Task directions: Please go through the records below and return every line holding the word "döneminde".
[Start of Attachment]
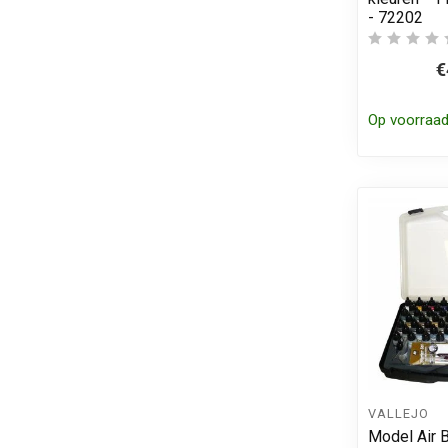
- 72202
€
Op voorraa
VALLEJO
Model Air B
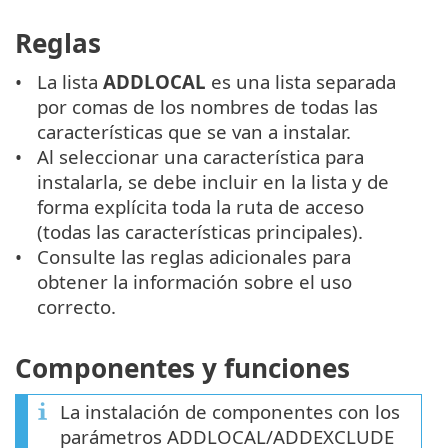
Reglas
La lista
ADDLOCAL
es una lista separada
por comas de los nombres de todas las
características que se van a instalar.
Al seleccionar una característica para
instalarla, se debe incluir en la lista y de
forma explícita toda la ruta de acceso
(todas las características principales).
Consulte las reglas adicionales para
obtener la información sobre el uso
correcto.
Componentes y funciones
La instalación de componentes con los
parámetros ADDLOCAL/ADDEXCLUDE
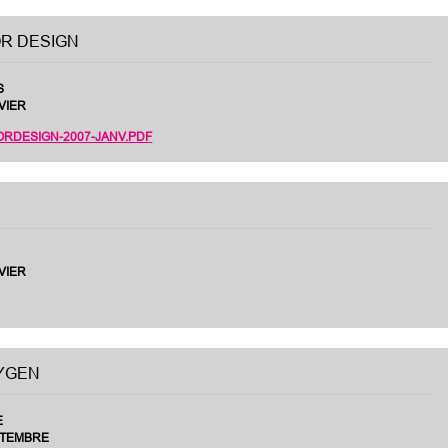
OR DESIGN
S
VIER
ORDESIGN-2007-JANV.PDF
VIER
YGEN
E
PTEMBRE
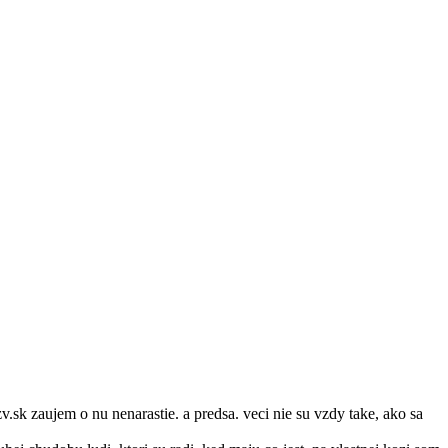
zv.sk zaujem o nu nenarastie. a predsa. veci nie su vzdy take, ako sa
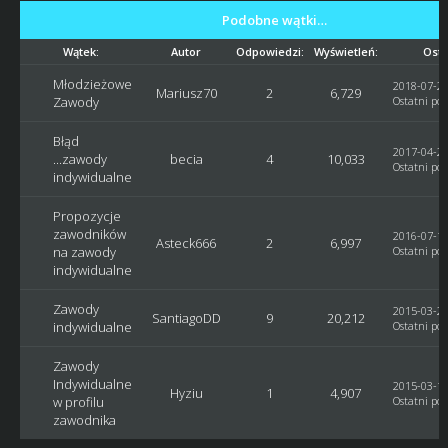
Podobne wątki…
Wątek:
Autor
Odpowiedzi:
Wyświetleń:
Osta
Młodzieżowe
2018-07-27
Mariusz70
2
6,729
Zawody
Ostatni pos
Błąd
2017-04-25
...zawody
becia
4
10,033
Ostatni pos
indywidualne
Propozycje
zawodników
2016-07-12
Asteck666
2
6,997
na zawody
Ostatni pos
indywidualne
Zawody
2015-03-28
SantiagoDD
9
20,212
indywidualne
Ostatni pos
Zawody
Indywidualne
2015-03-16
Hyziu
1
4,907
w profilu
Ostatni pos
zawodnika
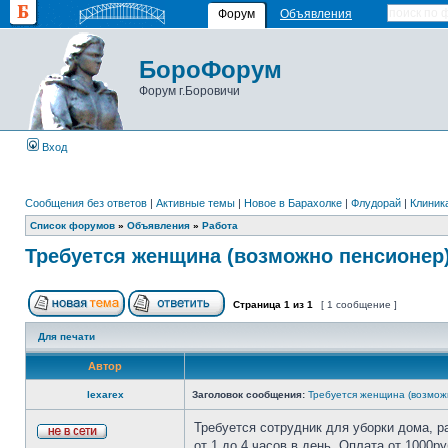
Форум
Объявления
БороФорум
Форум г.Боровичи
Вход
Сообщения без ответов
|
Активные темы
|
Новое в Барахолке
|
Флудорай
|
Клиника
Список форумов
»
Объявления
»
Работа
Требуется женщина (возможно пенсионер
Страница
1
из
1
[ 1 сообщение ]
Для печати
Автор
lexarex
Заголовок сообщения:
Требуется женщина (возмож
Требуется сотрудник для уборки дома, ра
от 1 до 4 часов в день. Оплата от 1000ру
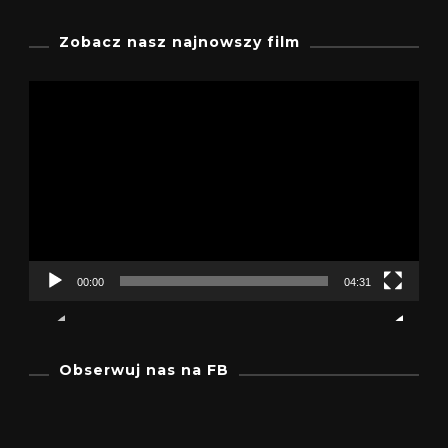
Zobacz nasz najnowszy film
Odtwarzacz
video
00:00
04:31
Obserwuj nas na FB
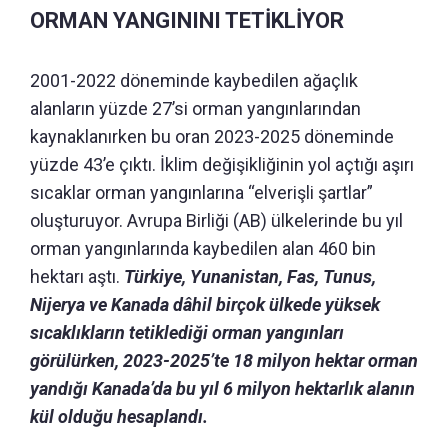
ORMAN YANGININI TETİKLİYOR
2001-2022 döneminde kaybedilen ağaçlık
alanların yüzde 27’si orman yangınlarından
kaynaklanırken bu oran 2023-2025 döneminde
yüzde 43’e çıktı. İklim değişikliğinin yol açtığı aşırı
sıcaklar orman yangınlarına “elverişli şartlar”
oluşturuyor. Avrupa Birliği (AB) ülkelerinde bu yıl
orman yangınlarında kaybedilen alan 460 bin
hektarı aştı.
Türkiye, Yunanistan, Fas, Tunus,
Nijerya ve Kanada dâhil birçok ülkede yüksek
sıcaklıkların tetiklediği orman yangınları
görülürken, 2023-2025’te 18 milyon hektar orman
yandığı Kanada’da bu yıl 6 milyon hektarlık alanın
kül olduğu hesaplandı.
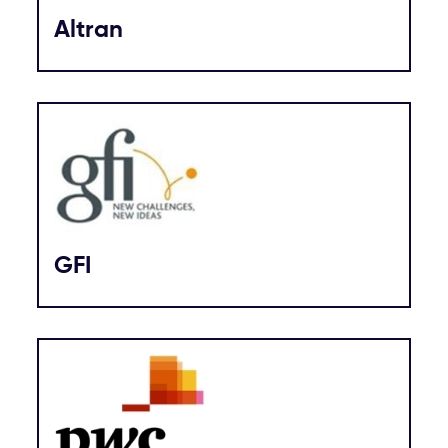
Altran
GFI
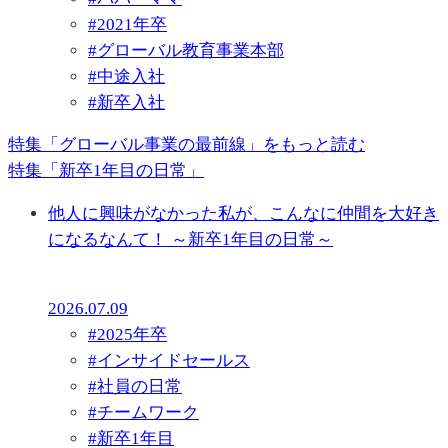
#
2021年卒
#
グローバル教育事業本部
#
中途入社
#
新卒入社
特集「グローバル事業の最前線」をもっと読む
特集「新卒1年目の日常」
他人に興味がなかった私が、こんなに仲間を大好き
になるなんて！ ～新卒1年目の日常～
2026.07.09
#
2025年卒
#
インサイドセールス
#
社員の日常
#
チームワーク
#
新卒1年目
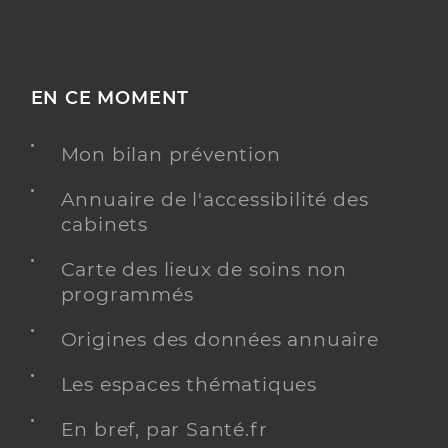
EN CE MOMENT
Mon bilan prévention
Annuaire de l'accessibilité des
cabinets
Carte des lieux de soins non
programmés
Origines des données annuaire
Les espaces thématiques
En bref, par Santé.fr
[End of Attachment]
The completed task:
2001-2022 döneminde kaybedilen ağaçlık
kaynaklanırken bu oran 2023-2025 döneminde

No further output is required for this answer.